Numerous tales of shamanistic curses and extrasensory revelations are routinely told. Influenced by Russian mystic philosopher Nicholas Roerich, this kind of new age thinking seem to coexist with the predominant Orthodox Christianity.
However, most of those visiting Altai are looking for something very real – it’s an easily reachable escape from the concrete jungle for people living in Barnaul or Novosibirsk, a few hundred kilometers away from the heart of the mountainous region, and a favourite adventure travel destination for tourists from all around the country. Local rivers are among the best for rafting practice, mountains are a paradise for climbers and hikers, and, conveniently, there aren’t many mosquitoes that can really spoil the vacations in the Northern Siberia.
For local towns and villages that lack any industry except agriculture, the inflow of tourists is the main source of income.
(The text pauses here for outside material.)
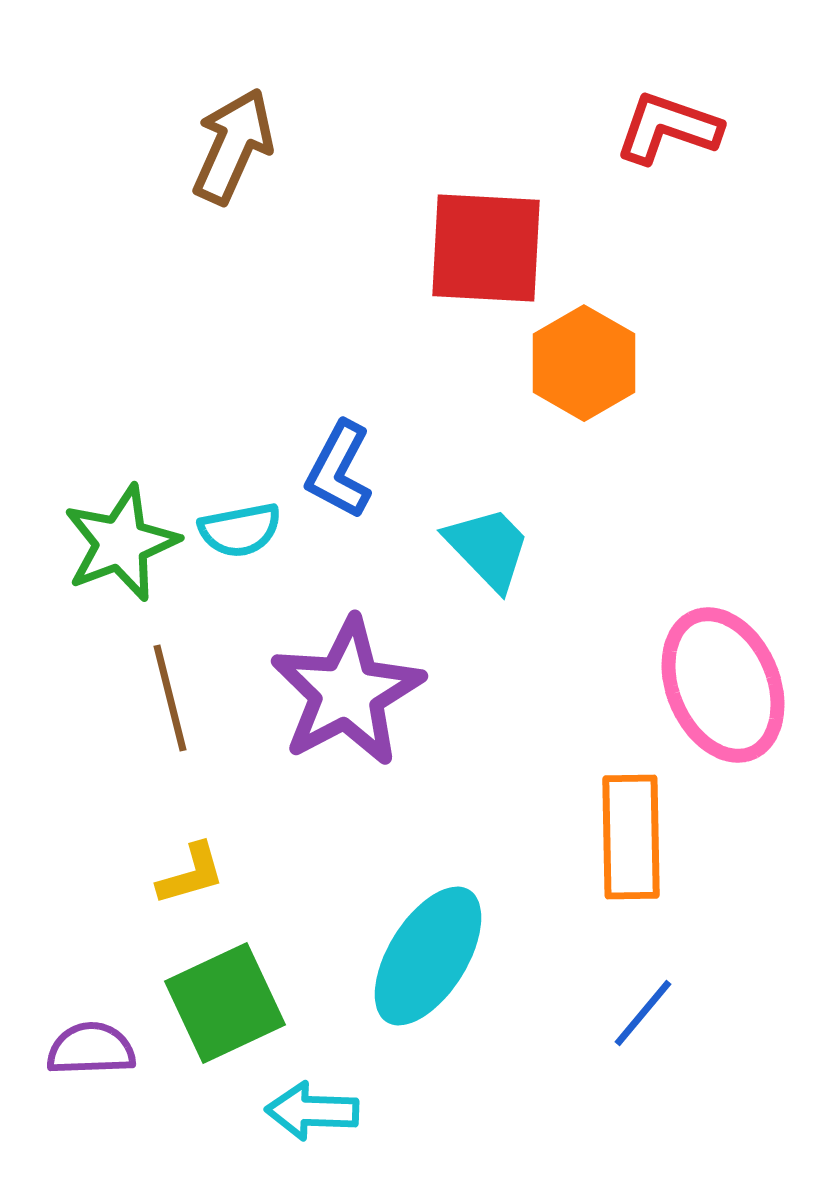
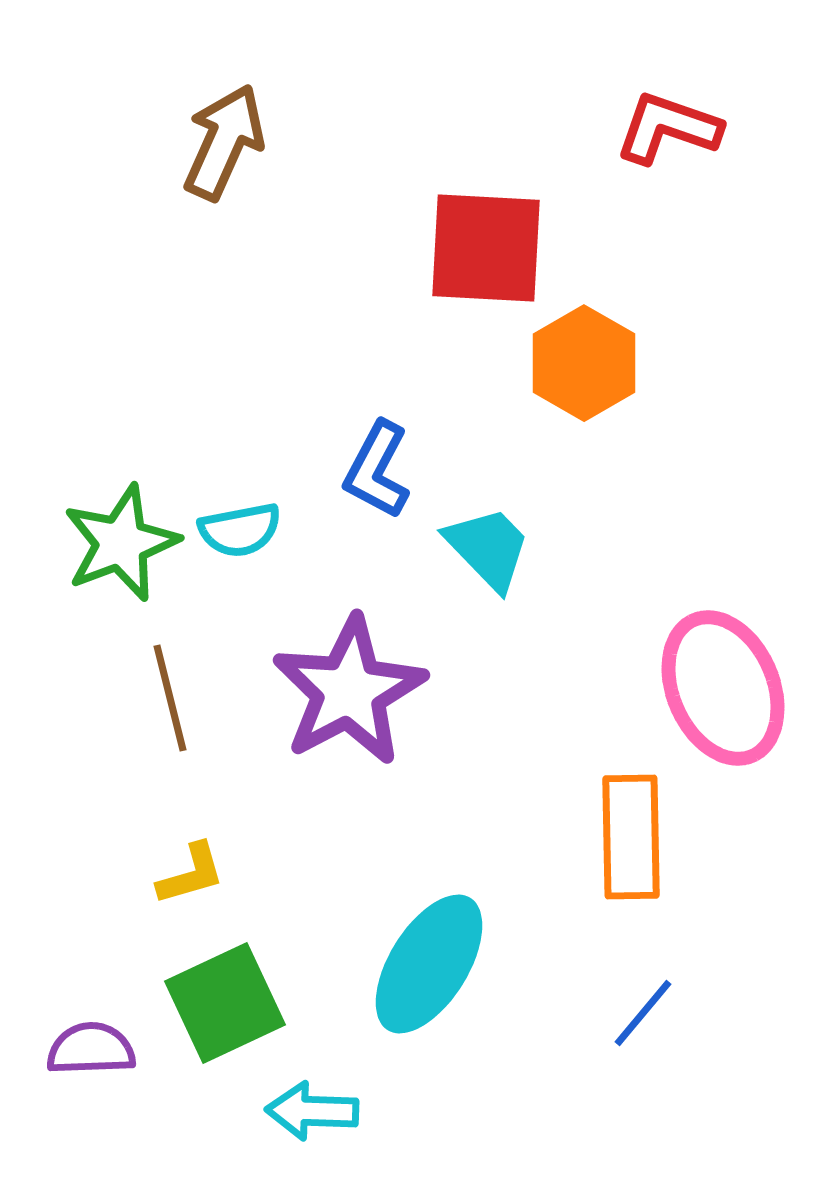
brown arrow: moved 9 px left, 4 px up
blue L-shape: moved 38 px right
pink ellipse: moved 3 px down
purple star: moved 2 px right, 1 px up
cyan ellipse: moved 1 px right, 8 px down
Whole villages are for rent – traditional Russian log cottages look surprisingly comfortable and feature satellite television; for those ready to pay more there are vast luxurious resort areas with hotels, swimming pools and helipads being built in some of the most picturesque areas along the Katun river.
“We had to sacrifice some pristine corners to direct the flows of tourists, or else they would bring uncontrolled pollution all around the place” , – a local official explained as he drove us through an immense construction site that used to be a magnificent forest. “It’s good to see how the place gets more civilized. But also a little sad.”